The role of innovation has been gradually, yet consistently, filtering into the management methods of adult ADHD. Just what are these advances – and how can we equip ourselves with them to enhance daily life for our patients? Dr Louise Theodosiou, from the Royal College of Psychiatrists, weighs in.

INNOVATION THROUGH IDENTIFICATION

The phrase, ‘I just want to know what’s wrong’, is regularly uttered in healthcare settings. The NICE guidance for ADHD details a personal account of a parent with ADHD who moved from being frightened of her anger and struggling to control her drinking, to being an effective parent with a professional career and a long-term relationship. Therapeutic advances and greater neurological understanding are key components of innovation, but raising awareness about the concept of ADHD is of equal importance.

WHAT DO WE MEAN BY ADULT ADHD?

Adults with ADHD tend to have difficulties managing their impulses, difficulty concentrating, and often feel a sense of restlessness which is not always visible to the people around them. These symptoms can greatly impact on people’s lives.

WHY SHOULD THE TREATMENT OF ADULT ADHD BE A PRIORITY?

Adults with ADHD are known to have significant comorbid mental health problems, such as depression and anxiety. They are also known to have greater rates of physical health problems from cardiac disease through to dental decay.

If we accept that the symptoms of ADHD impact on an adult’s ability to maintain a job and a relationship and to parent children, then we can start to understand their increased vulnerability to mental and physical health problems. Adults with ADHD struggle with the activities of daily life and so may find the process of co-ordinating their physical and mental health needs very difficult. Given this struggle, treating ADHD could lead to increased engagement with other healthcare services and reduce the economic impact of missed appointments.

INNOVATION THROUGH ACCEPTANCE?

Initial NICE guidance on treating ADHD only applied to children. There is now compelling evidence that ADHD continues into adulthood, yet the diagnosis remains controversial; as recently as 2010 the British Medical Journal published a debate entitled ‘Is ADHD a valid diagnosis in adults?’. Why does this diagnosis cause such polarity? Perhaps we need a further debate, possibly with the involvement of adults and families with ADHD.

INNOVATION THROUGH MAINSTREAM PRACTICE

The Cochrane collaboration is an independent, not-for-profit organisation of patients, professionals, researchers and carers, who have undertaken a large number of systematic reviews.

The collaboration withdrew their review of methylphenidate use in adults with ADHD after significant criticism, and one of the recurring concerns was the small sample size. It is widely acknowledge that there is a lack of adult ADHD clinics, and that adolescents wishing to transition into adult services often encounter difficulties.

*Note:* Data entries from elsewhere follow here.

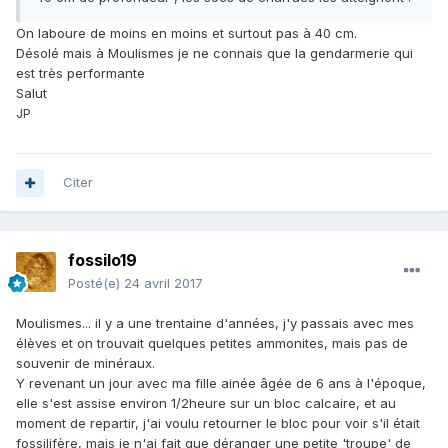
On laboure de moins en moins et surtout pas à 40 cm.
Désolé mais à Moulismes je ne connais que la gendarmerie qui
est très performante
Salut
JP
Citer
fossilo19
Posté(e)
24 avril 2017
Moulismes... il y a une trentaine d'années, j'y passais avec mes
élèves et on trouvait quelques petites ammonites, mais pas de
souvenir de minéraux.
Y revenant un jour avec ma fille ainée âgée de 6 ans à l'époque,
elle s'est assise environ 1/2heure sur un bloc calcaire, et au
moment de repartir, j'ai voulu retourner le bloc pour voir s'il était
fossilifère, mais je n'ai fait que déranger une petite 'troupe' de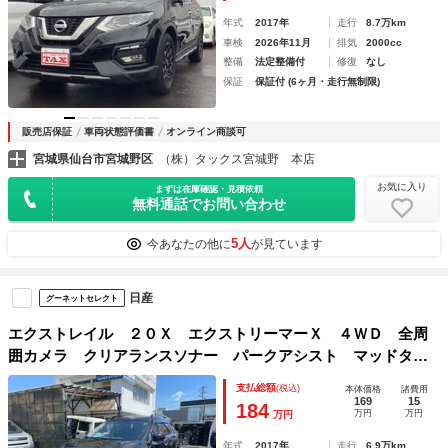
年式
2017年
走行
8.7万km
車検
2026年11月
排気
2000cc
整備
法定整備付
修復
なし
保証
保証付 (6ヶ月・走行無制限)
販売店保証
車両状態評価書
オンライン商談可
宮城県仙台市宮城野区
（株）タックス宮城野 本店
お気に入り
まずは在庫確認・見積依頼
無料通話でお問い合わせ
5人
今あなたの他に
が見ています
日産
グーネットセレクト
エクストレイル ２０Ｘ エクストリーマーＸ ４ＷＤ 全周
囲カメラ クリアランスソナー パークアシスト マッドタイ
ヤ ヒッチメンバー サンルーフ ナビ ＴＶ ＬＥＤヘッド
支払総額
(税込)
本体価格
諸費用
ランプ 電動リアゲート アルミホイール スマートキー ア
169
15
184
万円
万円
万円
イドリングストップ
年式
2017年
走行
6.9万km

Anecdotally, one of the ways that practitioners learn to understand ADHD, and the importance of treating this condition, is through direct clinical contact. A research paper / book by Rao and Place notes that in general adult psychiatry outpatient clinics, it’s possible to diagnose 22 per cent of the sample with ADHD. Within Child and Adolescent Mental Health Services, the same clinicians will often treat affective disorders, ADHD and autistic spectrum disorders. New models of 18 to 25 services are starting to be developed. Such services offer the opportunity for clinicians from child and adult mental health services to work collaboratively, sharing skills and training. If these services offer treatment of all mental health needs, then there is ample opportunity for clinicians to learn to identify and treat ADHD alongside comorbidity.

WHO ARE THE ADULTS WITH ADHD?

Broadly speaking there are three groups; diagnosed and receiving treatment, diagnosed and untreated, and those never diagnosed.

HOW DO WE ASSESS FOR ADULT ADHD?

The Maudsley adult ADHD clinic notes the need for an assessment of the whole lifetime of symptoms and impairment alongside a full psychosocial and clinical assessment with corroborating history from family, partners or carers. Objective assessment tools for ADHD are now increasingly used, for example, the QbTest.

This test combines a continuous performance task and tracking analysis and compares results against a control group to produce a report which can assist in the diagnosis of ADHD.

WHAT TREATMENT IS AVAILABLE?

The updated full NICE guidance is that first-line treatment for adults with ADHD should be medication, unless the patient requests a psychological approach.

Methylphenidate remains the recommended first-line treatment for adults with ADHD, followed by dexamphetamine or atomoxetine. Guanfacine prolonged release is now available for children with ADHD, but is not licenced in adults. Where medication alone is not working, or is not the patient choice, CBT is recommended. Coaching courses which allow patients to practice newly-learned skills have not yet been fully evaluated, but are starting to be used.

In conclusion, there is a need for more dialogue and awareness raising about this important condition. Adult ADHD has an impact on people’s lives, and we can work together to reduce this.